Since the right of return principle of international law was ratified in 1948, millions of people all over the world have returned to their native lands and countries. And despite the right to re-enter your country of origin or citizenship being enshrined in numerous modern treaties—such as 1948 Universal Declaration of Human Rights, the 1966 International Covenant on Civil and Political Rights, and the 1948 Fourth Geneva Convention—not all natives have been accorded similar dignities.

From Israelis in Palestinian lands to Caucasians displacing native Americans to Argentines whitening policy against black natives, the right to return—and the conflict that follows it—plagues many countries. It’s blatant hypocrisy: Western colonialists are giving themselves a right that they don’t give to the communities they displaced.

What’s happening in Palestine and Israel is of particular concern. Despite small advances, Israel continues to carry with it occupational and imperialistic ambitions that exclude Palestinian people.

The world explicitly gave Israel the right of return under an Israeli law passed in 1950, which gave Jews the right to come and live in Israel and to gain Israeli citizenship. The law was further extended in 1970 to include those with Jewish grandparents. Meanwhile, Palestinians continue to be locked out of their ancestral occupied lands and denied rights and freedoms. This denial has ensured that Palestinian people remain stuck within never-ending dehumanizing conditions, disease outbreaks, food and housing shortages, violence, and social instability.

But what if they applied the same fervor they use to justify their human-rights abuses to other populations?

 Why isn’t this right extended to Palestinians, Rohingyas in Myanmar, and Roma people in Europe? If Israelis have the right of return, Africans and Native Americans and every other native community should have a right of return to their land. Since transatlantic slavery started in 1619 to when it was abolished in 1807, nearly 12.5 million Africans were shipped to the Americas. Many now feel stuck between an America that doesn’t respect them and an Africa that they’ve never been to.

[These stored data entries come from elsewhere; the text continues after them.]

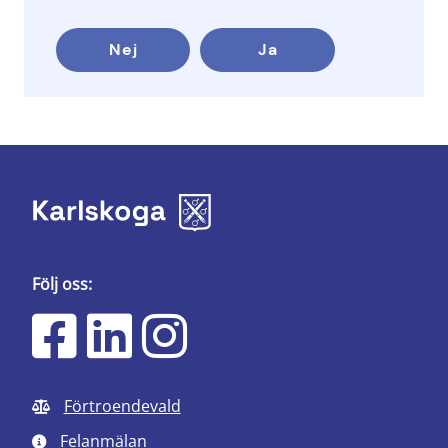
Nej
Ja
Följ oss:
Förtroendevald
Felanmälan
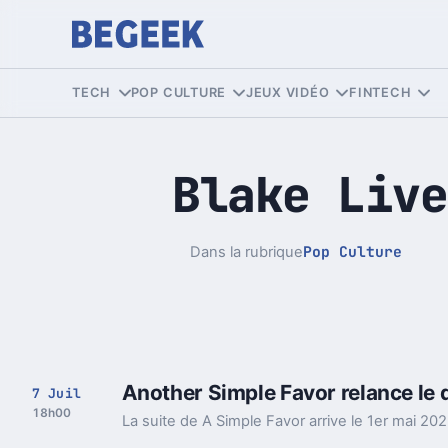
TECH
POP CULTURE
JEUX VIDÉO
FINTECH
Blake Live
Pop Culture
Dans la rubrique
Another Simple Favor relance le d
7 Juil
18h00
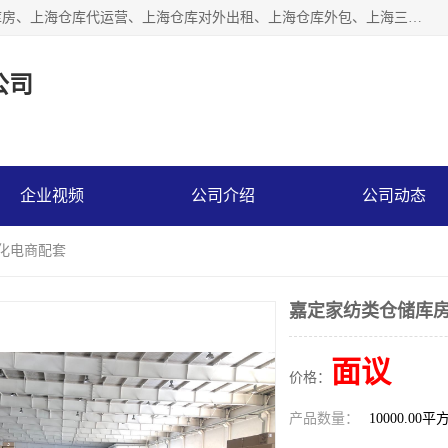
上海星力仓储服务有限公司从事：上海仓储服务、上海仓储库房、上海仓库代运营、上海仓库对外出租、上海仓库外包、上海三方仓储、上海电商仓储代发、上海电商代发货仓库、上海托管仓库、上海仓储配送。上海星力仓储服务有限公司现在拥有100个分仓、10万余平方的标准库房，精炼员工几百名，与几千家客户合作，公司已跻身上海仓储行业前列。欢迎来电咨询！
公司
企业视频
公司介绍
公司动态
动化电商配套
嘉定家纺类仓储库房
面议
价格：
产品数量：
10000.00平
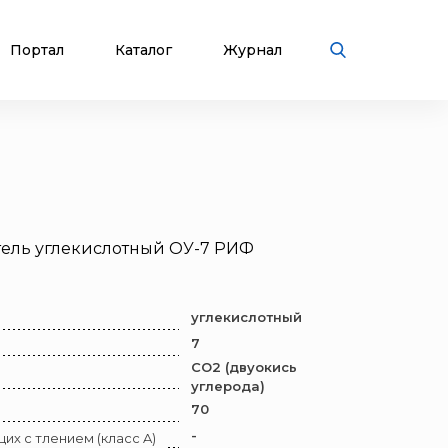
Портал
Каталог
Журнал
ель углекислотный ОУ-7 РИФ
углекислотный
7
СО2 (двуокись
углерода)
70
-
их с тлением (класс A)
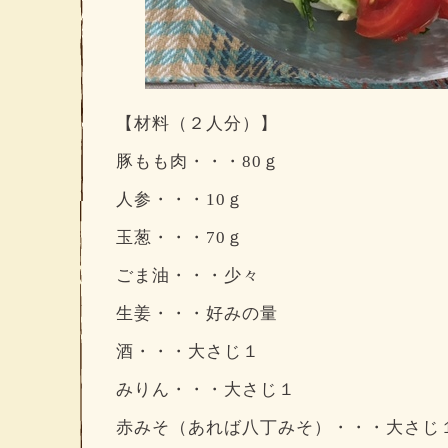
【材料（２人分）】
豚もも肉・・・80ｇ
人参・・・10ｇ
玉葱・・・70ｇ
ごま油・・・少々
生姜・・・好みの量
酒・・・大さじ１
みりん・・・大さじ１
赤みそ（あれば八丁みそ）・・・大さじ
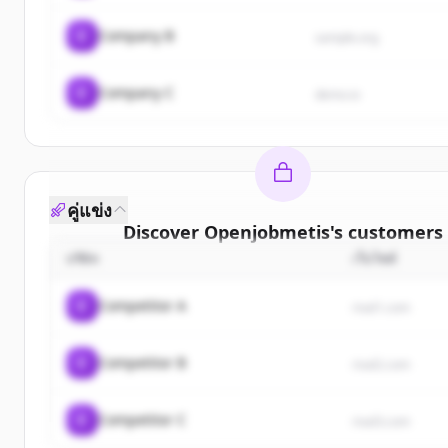
C
Company B
sample.org
C
Company C
demo.io
คู่แข่ง
Discover
Openjobmetis
's
customers
บริษัท
เว็บไซต์
Sign up for free to view all
customers
of
Openjob
New accounts include trial credits to get start
C
Competitor A
rival1.com
Create Free Account
C
Competitor B
rival2.com
มีบัญชีอยู่แล้วใช่ไหม
ลงชื่อเข้าใช้
C
Competitor C
rival3.com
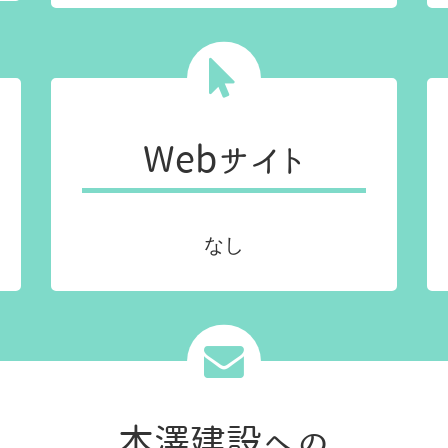
Webサイト
なし
本澤建設への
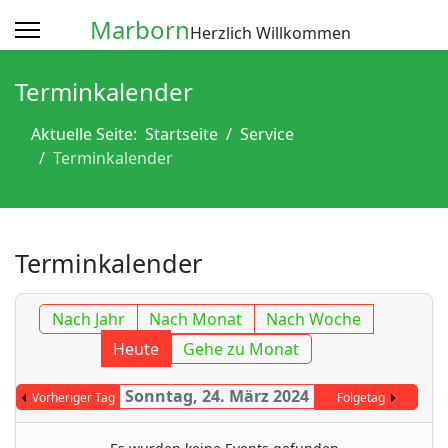
Marborn
Herzlich Willkommen
Terminkalender
Aktuelle Seite:
Startseite
Service
Terminkalender
Terminkalender
Nach Jahr
Nach Monat
Nach Woche
Heute
Gehe zu Monat
Sonntag, 24. März 2024
Vorheriger Tag
Folgetag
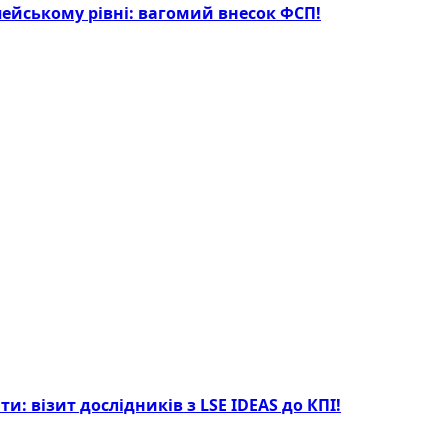
опейському рівні: вагомий внесок ФСП!
: візит дослідників з LSE IDEAS до КПІ!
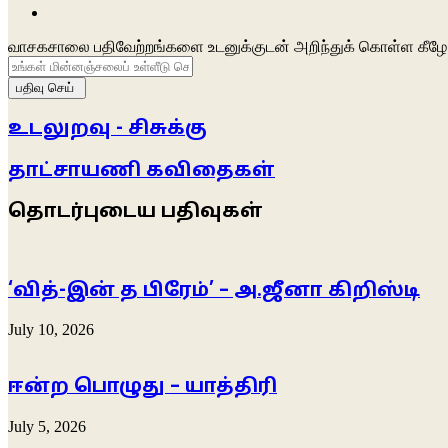
Facebook
வாசகசாலை பதிவேற்றங்களை உடனுக்குடன் அறிந்துக் கொள்ள கீழே 
உங்கள்
மின்னஞ்சலைப்
உள்ளீடு
செய்க
உடலுறவு - சிசுக்கு
தாட்சாயணி கவிதைகள்
தொடர்புடைய பதிவுகள்
‘வித்-இன் த பிரேம்’ – அ.ஜீனா கிறிஸ்டி
July 10, 2026
ஈன்ற பொழுது – யாத்திரி
July 5, 2026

Unlike the Jews, African Americans do not have the privilege of retuning to Africa. Besides Haiti seeking a position in the African Union and Ghana extending the right of return for African Americans, there isn’t much black descendants are being offered. What if African Americans were given a right to return to their forefathers’ lands?

It unfortunately wouldn’t look the same as it did centuries ago—because the same thing is happening with internally displaced populations inside Africa. The first genocide in Namibia was of the Herero people, who were killed by the Germans. If you go to Namibia today, the descendants of the Herero survivors are landless, and the Germans still occupy their lands. The same problem is encountered in Zimbabwe, where 4,000 Western farmers own a majority of the land, Kenya where roughly 10 families own nearly 2.5 million acres, and South Africa where white farmers own 70% of the land.

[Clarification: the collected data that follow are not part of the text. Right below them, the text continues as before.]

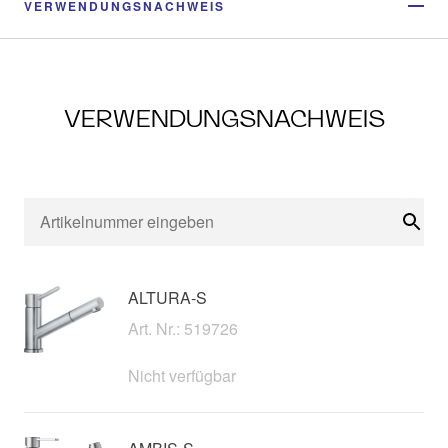
VERWENDUNGSNACHWEIS
VERWENDUNGSNACHWEIS
Suc
ALTURA-S
Art. Nr.: 519726
Nicht verfügbar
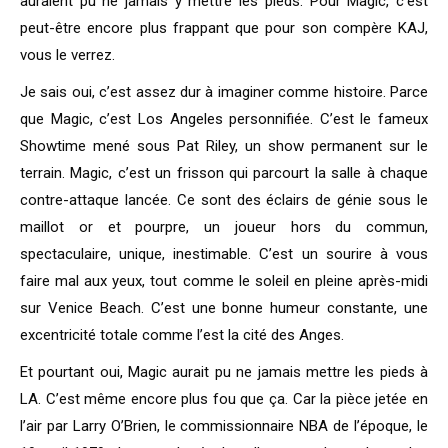
auraient pu ne jamais y mettre les pieds. Pour Magic, c’est
peut-être encore plus frappant que pour son compère KAJ,
vous le verrez.
Je sais oui, c’est assez dur à imaginer comme histoire. Parce
que Magic, c’est Los Angeles personnifiée. C’est le fameux
Showtime mené sous Pat Riley, un show permanent sur le
terrain. Magic, c’est un frisson qui parcourt la salle à chaque
contre-attaque lancée. Ce sont des éclairs de génie sous le
maillot or et pourpre, un joueur hors du commun,
spectaculaire, unique, inestimable. C’est un sourire à vous
faire mal aux yeux, tout comme le soleil en pleine après-midi
sur Venice Beach. C’est une bonne humeur constante, une
excentricité totale comme l’est la cité des Anges.
Et pourtant oui, Magic aurait pu ne jamais mettre les pieds à
LA. C’est même encore plus fou que ça. Car la pièce jetée en
l’air par Larry O’Brien, le commissionnaire NBA de l’époque, le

But the Germans can still go back to Germany. If you came to South Africa as a Dutch colonialist, you can go back to the Netherlands. If you came to Zimbabwe when Mugabe took the land, the British can go back to Britain. Australians can go back to England and leave the land to the aboriginal people, the French can leave Reunion, and the Portuguese can leave Brazil.

But the problem is that unlike Europeans and Americans who ostensibly have land to go back to, an African has no place to go. Even here in Kenya, there’s little land for me because settler grabbers still occupy lots of the property they took under colonialism.

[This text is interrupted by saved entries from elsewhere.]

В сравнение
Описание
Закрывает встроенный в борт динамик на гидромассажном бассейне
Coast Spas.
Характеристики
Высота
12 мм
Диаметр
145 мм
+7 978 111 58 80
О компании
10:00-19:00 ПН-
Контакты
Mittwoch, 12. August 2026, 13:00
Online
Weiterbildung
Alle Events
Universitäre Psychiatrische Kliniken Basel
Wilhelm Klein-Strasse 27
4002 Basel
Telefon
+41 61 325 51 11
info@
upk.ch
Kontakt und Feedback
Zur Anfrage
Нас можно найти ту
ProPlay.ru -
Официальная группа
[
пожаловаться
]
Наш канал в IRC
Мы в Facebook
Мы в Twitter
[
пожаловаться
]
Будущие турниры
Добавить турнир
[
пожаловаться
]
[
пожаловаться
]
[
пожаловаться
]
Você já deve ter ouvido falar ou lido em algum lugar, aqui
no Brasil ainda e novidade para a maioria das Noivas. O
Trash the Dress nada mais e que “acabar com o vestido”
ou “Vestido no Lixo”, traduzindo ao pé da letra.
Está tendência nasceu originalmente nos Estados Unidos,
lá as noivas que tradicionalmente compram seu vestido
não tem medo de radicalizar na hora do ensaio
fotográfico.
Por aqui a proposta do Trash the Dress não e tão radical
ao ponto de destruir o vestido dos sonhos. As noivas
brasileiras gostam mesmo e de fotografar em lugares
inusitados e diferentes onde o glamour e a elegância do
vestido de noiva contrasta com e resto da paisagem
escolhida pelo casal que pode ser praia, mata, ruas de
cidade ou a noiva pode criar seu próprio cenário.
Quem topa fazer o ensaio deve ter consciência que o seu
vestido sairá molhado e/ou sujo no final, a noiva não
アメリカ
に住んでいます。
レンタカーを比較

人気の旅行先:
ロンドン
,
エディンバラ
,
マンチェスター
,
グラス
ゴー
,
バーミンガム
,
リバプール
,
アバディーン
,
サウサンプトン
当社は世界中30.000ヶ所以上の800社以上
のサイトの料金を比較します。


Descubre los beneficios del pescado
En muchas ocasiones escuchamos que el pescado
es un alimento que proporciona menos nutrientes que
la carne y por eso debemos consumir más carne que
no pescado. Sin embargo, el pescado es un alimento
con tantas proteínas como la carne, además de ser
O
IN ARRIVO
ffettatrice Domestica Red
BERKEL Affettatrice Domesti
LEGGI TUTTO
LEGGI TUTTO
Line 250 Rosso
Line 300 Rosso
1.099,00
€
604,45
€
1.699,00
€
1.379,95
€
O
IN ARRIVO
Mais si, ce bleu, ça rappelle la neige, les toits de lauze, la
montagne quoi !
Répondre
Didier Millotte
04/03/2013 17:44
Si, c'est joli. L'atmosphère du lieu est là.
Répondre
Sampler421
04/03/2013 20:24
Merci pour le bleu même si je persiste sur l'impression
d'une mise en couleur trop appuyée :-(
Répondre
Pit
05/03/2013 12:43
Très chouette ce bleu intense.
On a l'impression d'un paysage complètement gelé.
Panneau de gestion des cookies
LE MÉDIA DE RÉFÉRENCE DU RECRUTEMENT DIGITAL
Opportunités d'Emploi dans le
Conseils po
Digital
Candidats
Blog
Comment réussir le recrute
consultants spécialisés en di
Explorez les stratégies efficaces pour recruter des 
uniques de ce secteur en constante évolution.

And it continues. There has been a new land grab in Africa under the guise of foreign investment. Centuries ago white Westerns forcibly took our land from us: Now Chinese and Arab programs are establishing ranches, signing opaque industrials treaties, and creating commercial farming practices that further distance us from our ancestral origins. When will it stop?

If Israelis have a right to return—and so do the Dutch, Germans, French, and Britons—why not Africans? Why isn’t this right extended to Palestinians, Rohingyas in Myanmar, and Roma people in Europe? Why are native American lands desecrated, their tombs unearthed, and their people still forcibly displaced by white companies in the name of profits?

How long are we going to continue to deny that we are all interconnected? Borders and boundaries are collapsing or becoming more fluid. Communities that were separated by slavery, war, and colonialism are reuniting. Lots of people are rediscovering and connecting with their ancestries and communities.

It is time for policy makers, families, legal scholars, governments, and societies to begin reimagining identity and its connection to history and ancestral lands. Nation states are no longer as powerful, and lots of people want to reimagine their nationalities and identities. If we don’t protect their right to do so, we will lose connection to our cultures—as well as our lives.